A little nearer to home and the present day, in Britain the first strikes occurred in the 17th century when groups of skilled workers and then farm workers such as the Tolpuddle martyrs took short sharp periods of industrial action to gain improved pay and working conditions.  The Trade Union Act of 1871 legalised unions and opened the door to actions in the coal mines and weaving mills.  Strikes were permitted but picketing was not, and here the ladies in the village of Ascott-under-Wychwood in Oxfordshire shot to prominence in the case of the Ascott martyrs and the infamous riot of Chipping Norton.   Farming was a particularly poorly paid employment with horrendous conditions, which the newly formed Union was trying to improve.  In response to this interfering unionising, the farm workers of Ascott were sacked by the landowner, a Mr Hambridge, who replaced them with men from a neighbouring village.   The good wives of Ascott arranged a demonstration in Mr Hambridge’s fields, and tried to persuade the new shipped-in workers to stop work and join the Union rather than undercut its efforts.  For this, sixteen of the Ascott women were arrested, charged with obstruction and coercion of the new workers, and with inciting them to leave their employment.   Their cases were heard by two magistrates in Chipping Norton, who at first tried to dissuade Mr Hambridge from proceeding with the prosecutions in fear of the possible consequences.   These two gentlemen of the law were right to be fearful – the prosecutions went ahead and the guilty verdicts resulted in sentences of imprisonment with hard labour.  Cue chaos in Chipping Norton – a crowd 1000 strong surrounded the court as violent attempts were made to free the women.  Some hours later police reinforcements arrived and the women were eventually transported to prison in Oxford, two with babies under ten weeks old while other children were cared for by neighbours with the help of the Union. 
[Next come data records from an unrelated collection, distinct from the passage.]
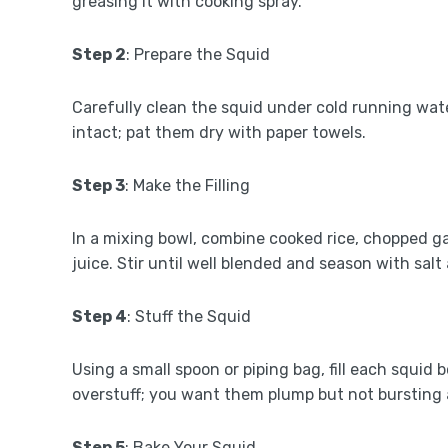
greasing it with cooking spray.
Step 2
: Prepare the Squid
Carefully clean the squid under cold running wat
intact; pat them dry with paper towels.
Step 3
: Make the Filling
In a mixing bowl, combine cooked rice, chopped g
juice. Stir until well blended and season with salt
Step 4
: Stuff the Squid
Using a small spoon or piping bag, fill each squid 
overstuff; you want them plump but not bursting 
Step 5
: Bake Your Squid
Attempts by the local community to get the Ascott women released found their way into the national press.  The plight of the imprisoned women was the subject of questions raised in Parliament; Queen Victoria got involved, and she gave them a royal pardon so they could return home as martyrs to their cause.  In addition the Queen made gifts to each of the women of a petticoat and 5 shillings, bolstered by the National Union of Agricultural Workers with £5 and enough silk for the women to each make a new dress.   As a result of the combined efforts of the women and the Union, farm workers’ wages in Ascott rose by 2 shillings a week, and within two years of the riotous Chipping Norton events the law against picketing was repealed, helping improve workers’ conditions and pay across the country.

Of course we’ve witnessed countless incidents of industrial action in more recent times, starting with the 1920s as employers tried to reduce wages amid the economic and political upheavals after WW1 and the first widespread General Strike.   Strikes actions post WW2 became increasingly common, with several by coal miners in the 1970s.  Harold Wilson’s social contract with the TUC came to nought in the face of raging inflation.  Strikes in the car, docks and railways industries added to the shambles, as did striking municipal workers.  The Winter of Discontent ushered in Thatcherism with the subsequent Arthur Scargill-inspired NUM coal workers strike of 1984-85 ending with the miners being pretty much starved back to work, the rapid decline of union power, and also that of UK industry.  Shame that strikes had to happen, but not a great scoresheet for workers, governments or country.

After a period of sensible stability we seem to be reverting to old habits, led sadly but out of necessity by the nurses where the loss of a good chunk of our nursing staff would bring about the collapse of health care as we know it.    Mr Barclay is therefore right to say we can’t afford it, but in the sense that we can’t afford not to give nurses a decent and just wage which matches the services they offer and our dependence upon them.   They like the 16 Ascott martyrs, and the Tolpuddle martyrs before them, need to be heard and satisfied.